The results of Examples 1 to 9 are summarized in Table I.

Table I Solution a-polymerizations b, c of cycloolefinend R2 # Examples Monomeric R4-nSi (Z) n (A) R (m-n ') WXn'e (B) R1-Al-R3 (C) vinylene units cis 1 1,5-COD (NH3CH2O) 3 (WCl) 3e EtAlCl2 21% (comparison) 2 "(C6H5) 2Si (CH = CH2) 2" "90% 3" (C6H5) 2Si (OCH3) 2 "" 86% 4 "(CH2 = CH) 4Si" "94% 5 (CH3CH2O) 3WCl3" 78% (comparison) 6 "(CH2 = CH) 4Si "" 93.5% 7 Cyclo- (CF3CH2O) 3WCl3 "75.5% (comparison) octene 8" (C6H5) 2Si (CH = CH2) 2 "" 96.5% 9 "(C6H5) 2Si (OCH3) 2f" "91.4% a) 20% solutions in n-hexane, b) 24 ° C, c) Molar ratios (A) / (B) / (C) = approx. 1.25 / 1/4, unless otherwise stated, d) Weight ratio of monomer / (B) = approx. 2300/1, e) certain average numbers the substituents per W atom, f) (A) / (B) / (C) = 0.5 / 1/4.

In the following examples the polymerization reactions are polymerizations in bulk performed using undiluted 1,5-COD, which is cleaned in the same way as the COD related to the above-mentioned hexane-dilute monomer solutions has been used.

Example 10 In a comparative bottle containing 22 g of the 1,5-COD monomer 0.6 ml of a 0.05 M solution of C6H5OH.WCl6 and 0.4 ml of a 0.2 m solution of dietylaluminum chloride (DÄAC) given.

The polymerization is ended after 1 hour. The drying takes place as in the case of the solution polymers described above.

A rubber with a cis double bond content is obtained in a 96% yield of 59%.

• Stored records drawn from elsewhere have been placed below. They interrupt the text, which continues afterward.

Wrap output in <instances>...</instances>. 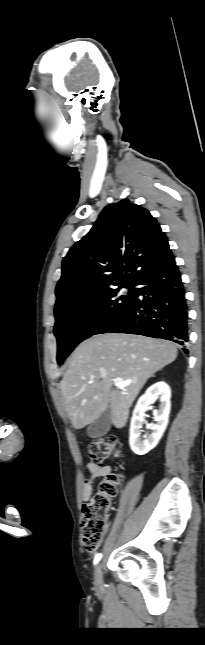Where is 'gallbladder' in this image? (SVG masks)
<instances>
[{
  "label": "gallbladder",
  "mask_w": 205,
  "mask_h": 645,
  "mask_svg": "<svg viewBox=\"0 0 205 645\" xmlns=\"http://www.w3.org/2000/svg\"><path fill=\"white\" fill-rule=\"evenodd\" d=\"M111 425V409L108 407L98 419L87 428V435L98 438L107 434Z\"/></svg>",
  "instance_id": "gallbladder-1"
}]
</instances>
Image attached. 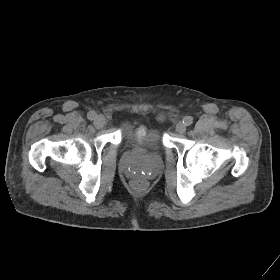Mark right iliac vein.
<instances>
[{"mask_svg": "<svg viewBox=\"0 0 280 280\" xmlns=\"http://www.w3.org/2000/svg\"><path fill=\"white\" fill-rule=\"evenodd\" d=\"M106 124V118L102 115H98L94 121V125L97 127V128H102L104 127Z\"/></svg>", "mask_w": 280, "mask_h": 280, "instance_id": "63e3f726", "label": "right iliac vein"}]
</instances>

Example 11 In a bottle containing 22 g of the 1,5-COD monomer, add 0.6 ml of a 0.05 M solution of tetravinylsilane, 0.6 ml of the 0.05 M C6H5OH.WCl6 solution and added 0.4 ml of the DÄAC solution. After 1 hour the polymerization is ended, whereupon the cement is dried. A rubber is obtained in a 75% yield, which has a cisβ double bond content of 96%.

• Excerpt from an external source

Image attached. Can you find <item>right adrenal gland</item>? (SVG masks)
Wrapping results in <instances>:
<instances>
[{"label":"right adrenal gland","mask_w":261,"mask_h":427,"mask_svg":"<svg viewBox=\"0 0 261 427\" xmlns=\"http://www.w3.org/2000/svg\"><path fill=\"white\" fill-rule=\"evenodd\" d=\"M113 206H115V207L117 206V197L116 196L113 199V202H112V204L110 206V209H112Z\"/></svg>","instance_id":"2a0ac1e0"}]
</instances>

In the definitions of the substituents of components (A), (B) and (C) contain the mentioned alkyl, alkenyl, alkylidene and alkoxy groups preferably 1 to 4 carbon atoms, the same applies to the side chains of the aryl radicals, the are preferably phenyl radicals.

Claims (8)

Claims Ij; A process for the preparation of polyalkenamers with a high cis content, characterized in that a cycloolefin selected from the group consisting of cyclooctene and 1,5-cyclooctadiene is polymerized using a catalyst system consisting of (A) an organosilicon compound of Formula R4-nSi (Y) n, where R is a hydrocarbon radical selected from the group consisting of alkyl, alkenyl or aryl groups, and Y is selected from the group consisting of vinyl, alkylidenyl, Alkoxy, aryloxy and aralkoxy radicals, and n is at least 2, (B) a tungsten halide salt of the general formula Man n, WXn ,, wherein X is chlorine or bromine and R is selected from the group consisting of alkoxy, aryloxy , Haloalkoxy, alkaryloxy and acetylacetonyl radicals, where m is 6 when X is chlorine and m is 5 when X is bromine, and further where n 'can be 3 up to and including 6, and (C) an organoaluminum compound of the formula in which R1, R2 and R3 independently of one another represent an alkyl or aralkyl radical or a halogen atom. 2. The method according to claim 1, characterized in that the used Organosilicon compound contains a vinyl radical. 3. The method according to claim 1, characterized in that the used Organoaluminum compound consists of ethylaluminum dichloride. 4. The method according to claim 1, characterized in that the used Tungsten halide salt consists of a tungsten hexachloride 3-ethyl alcohol complex. 5. The method according to claim 1, characterized in that the used Organosilicon compound consists of tetravinylsilane. 6. The method according to claim 1, characterized in that the used Organosilicon compound consists of diphenyldivinylsilane. 7. The method according to claim 1, characterized in that the used Organosilicon compound from diphenyldivinylsilane, the organoaluminum compound from ethyl aluminum dichloride and the tungsten halide salt from tungsten hexachloride, modified with 3 moles of ethyl alcohol. 8. The method according to claim 1, characterized in that the used Organosilicon compound made from tetravinylsilane, the organoaluminum compound made from Ethyl aluminum dichloride and the tungsten halide salt of tungsten hexachloride, modified with 3 moles of ethyl alcohol.